Property from a Private Collection
Belshazzar's Feast
Estimate
35,000 - 45,000 GBP
Lot Details
Description
Property from a Private Collection
Frederick van Valckenborch
Antwerp 1566–1623 Nuremberg
Belshazzar's Feast
inscribed upper centre: MANE THECEL, / PHARES!
signed and dated lower centre: 1596 / FRE:VAN:VA: / LKENBORCH.
oil on canvas
unframed: 140.2 x 273.6 cm.; 55¼ x 107¾ in.
framed: 152 x 285.2 cm.; 59⅞ x 112¼ in.
Acquired in Vienna circa 1900;
Thence by descent for two generations;
Until anonymously sold ('Property from a Private Collection'), London, Sotheby's, 7July 2011, lot 159, for £73,250;
Where acquired by the present owner.
The account of Belshazzar's Feast, Book of Daniel, chapter 5, narrates the events leading up to the fall of Babylonian power, as the city fell to the Medes and Persians in 539 B.C. King Belshazzar, the successor of Nebuchadnezzar, hosted a lavish banquet for thousands of nobles in Bablyon. During the feast, he ordered for the gold and silver vessels, which had been seized from Jerusalem by Nebuchadnezzar, to be brought in and filled with wine, thus mocking the God of Israel. Suddenly, a mysterious hand appeared and wrote a message on the wall of the royal palace, as can be observed in the present painting, upper centre: MANE THECEL, / PHARES! (God has numbered the days of your reign and brought it to an end; You have been weighed [...] and found wanting; Your kingdom is divided and given to the Medes and Persians). That very night, Belshazzar was slain and Darius the Mede took over the kingdom.
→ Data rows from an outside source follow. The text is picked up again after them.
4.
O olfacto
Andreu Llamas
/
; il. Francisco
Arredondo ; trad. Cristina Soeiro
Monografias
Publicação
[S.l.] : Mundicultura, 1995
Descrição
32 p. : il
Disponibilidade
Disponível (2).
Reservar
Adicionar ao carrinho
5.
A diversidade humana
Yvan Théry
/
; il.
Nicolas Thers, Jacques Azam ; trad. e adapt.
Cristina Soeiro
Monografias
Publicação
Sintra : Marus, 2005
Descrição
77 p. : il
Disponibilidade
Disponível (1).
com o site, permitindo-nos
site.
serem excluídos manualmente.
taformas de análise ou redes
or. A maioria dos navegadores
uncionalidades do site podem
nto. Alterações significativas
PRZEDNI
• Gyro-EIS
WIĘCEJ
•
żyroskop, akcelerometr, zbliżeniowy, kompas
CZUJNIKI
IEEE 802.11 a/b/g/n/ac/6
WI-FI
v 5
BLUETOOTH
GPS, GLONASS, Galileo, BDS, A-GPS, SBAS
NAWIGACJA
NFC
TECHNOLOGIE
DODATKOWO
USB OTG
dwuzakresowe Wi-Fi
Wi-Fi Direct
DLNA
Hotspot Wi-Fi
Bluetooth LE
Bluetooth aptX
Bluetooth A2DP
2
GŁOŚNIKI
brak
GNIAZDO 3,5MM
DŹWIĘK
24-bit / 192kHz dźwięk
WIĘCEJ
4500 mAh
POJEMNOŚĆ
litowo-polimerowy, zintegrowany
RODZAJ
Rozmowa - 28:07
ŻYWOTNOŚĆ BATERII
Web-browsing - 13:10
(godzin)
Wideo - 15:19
Another treatment of the subject, which has traditionally been attributed to Valckenborch, is today in the Kunsthistorisches Museum, Vienna.1 Both works are marked by strong diagonals and a steep recession towards the background. As is typical of Valckenborch's work, the foregrounds are busy and the figures are marked by a late-Mannerist attention to form.